Avignon ; son pont, ses remparts, son palais des Papes, son classement au patrimoine mondial de l’Unesco, parangon d’un héritage sublime, parfois sclérosant, parfois excitant. Ni l’un ni l’autre n’ont animé Berger&Berger pour l’extension-réhabilitation de la collection Lambert à Avignon. Impartiale et dénuée de tout artifice, leur proposition se résume à mettre en lumière des œuvres d’art et le lieu qui les accueille.

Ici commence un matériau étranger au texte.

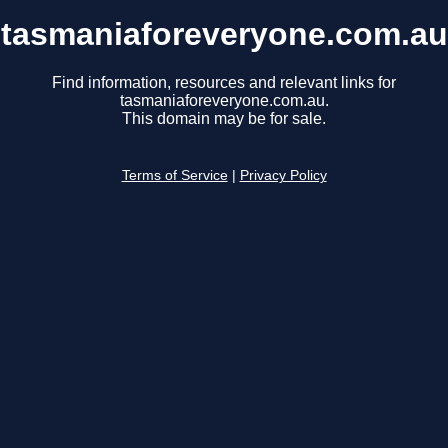
tasmaniaforeveryone.com.au
Find information, resources and relevant links for
tasmaniaforeveryone.com.au.
This domain may be for sale.
Terms of Service
|
Privacy Policy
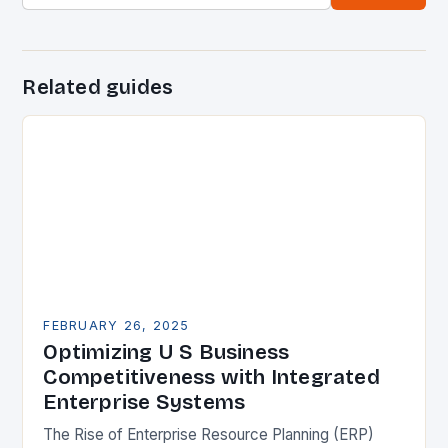
Related guides
FEBRUARY 26, 2025
Optimizing U S Business
Competitiveness with Integrated
Enterprise Systems
The Rise of Enterprise Resource Planning (ERP)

Yvon Lambert (1936), galeriste à Paris, a commencé sa collection dans les années 1960 ; elle représente aujourd’hui un formidable ensemble de l’histoire récente de l’art minimal, conceptuel et du land art, principalement signé par des artistes nord-américains et européens. Basquiat, Nan Goldin, Vik Muniz, Douglas Gordon ou encore Robert Ryman figurent ainsi dans son catalogue considéré comme majeur. C’est en 2000 qu’une partie est installée à Avignon, entre les murs de l’hôtel de Caumont, construit entre 1720 et 1733. Et en 2012 que le collectionneur propose la donation de quelque 550 œuvres en échange d’une extension de la surface d’exposition vers l’hôtel de Montfaucon. La Ville, propriétaire des deux édifices, désigne Berger&Berger lauréat du concours dont l’objet consistait donc à réhabiliter, à relier et à étendre l’ensemble. Les espaces d’accueil du public et les galeries sont alors rénovés et reconfigurés. Libérées de certains murs de refend grâce à la réalisation de portiques en béton, en intégralité remises en blanc, les salles sont éclairées naturellement et artificiellement. Tandis que l’interstice entre les deux bâtiments permet la construction de trois nouvelles ailes : une librairie, un atrium et une pièce de grande hauteur. Mais bien au-delà du simple remplissage, les matériaux et la lumière sont tout entiers dévoués à la fonction du lieu. Aucune fenêtre, aucun ornement ou autre encorbellement ne vient dévier les surfaces lisses et blanches de leur raison d’être ; transcender la lumière naturelle, s’abstraire du quotidien, rendre le paysage émouvant, afin que seules les œuvres importent. Les ambiances sont variées malgré cette unicité de couleur, parce que les lumières, naturelles et artificielles, le sont aussi, et que les marbres de Carrare et d’Estremoz ne les reflètent pas de façon identique. Et c’est bien cette minéralité, pérenne et véritable, qui révèle la cohérence du lieu et attise les sens.
Prisme
Mutique, le volume de l’atrium émerge dans le jardin côté boulevard Raspail, entre les deux hôtels aux façades ouvragées et aux multiples fenêtres. Faisant écho à la massivité de ces deux édifices historiques, il est finalement très aérien. Étrangement belle, son enveloppe est constituée d’une fine épaisseur de marbre d’Estremoz, montée sur un panneau en nid d’abeilles lui-même fixé, via une ossature métallique, au voile béton préfabriqué. Cette technique tout en légèreté et indécelable a permis la création d’une porte monumentale nécessaire à l’accès des œuvres les plus volumineuses. Fonctionnelle donc, mais aussi élément fondateur de la requalification d’un espace à nouveau désirable.
Outil
C’est le troisième édifice neuf construit ici. Dépassant à peine le mur d’enceinte historique rue Violette, la salle dotée d’une hauteur libre de 5,50 mètres est entièrement dédiée aux œuvres de grande échelle. Elle conclut le parcours au rez-de-chaussée de l’hôtel de Montfaucon. Deux voiles béton soutiennent une charpente composée de fermes métalliques dimensionnées pour supporter de lourdes charges. Tout cela dissimulé par un plafond à caissons, immaculé, conçu de façon à diffuser la lumière naturelle et à empêcher tout rayon direct sur les précieuses pièces. Quelques sources artificielles, elles aussi invisibles, viennent compléter l’installation. Il s’agit ici d’un outil, neutre et technique, dont le seul dessein, loin de toute mise en scène, est l’accrochage et l’éclairage optimal de formats imposants.